> [YOUR GOAL]
Everything from the line containing "שמחים להכיר לכם" to the last line of the data below should be copied word for word, and nothing else.

> [INPUT FOR THIS TASK]

<<<<

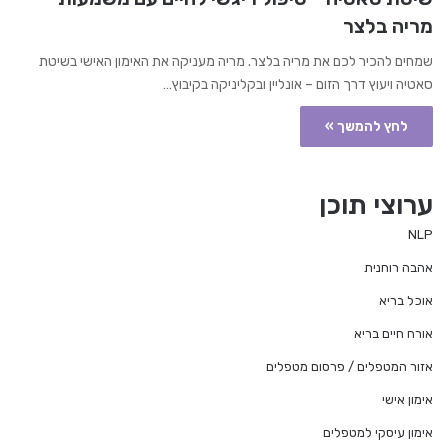
מריה בלצר
שמחים להכיר לכם את מריה בלצר. מריה מעניקה את האימון האישי בשיטת
סאטיה ויעוץ דרך הזום – אונליין ובקליניקה בקיבוץ…
לחץ להמשך »
ערוצי תוכן
NLP
אהבה רוחנית
אוכל בריא
אורח חיים בריא
אזור המטפלים / פרסום מטפלים
אימון אישי
אימון עיסקי למטפלים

>>>>

> [ANSWER SECTION]
שמחים להכיר לכם את מריה בלצר. מריה מעניקה את האימון האישי בשיטת
סאטיה ויעוץ דרך הזום – אונליין ובקליניקה בקיבוץ…
לחץ להמשך »
ערוצי תוכן
NLP
אהבה רוחנית
אוכל בריא
אורח חיים בריא
אזור המטפלים / פרסום מטפלים
אימון אישי
אימון עיסקי למטפלים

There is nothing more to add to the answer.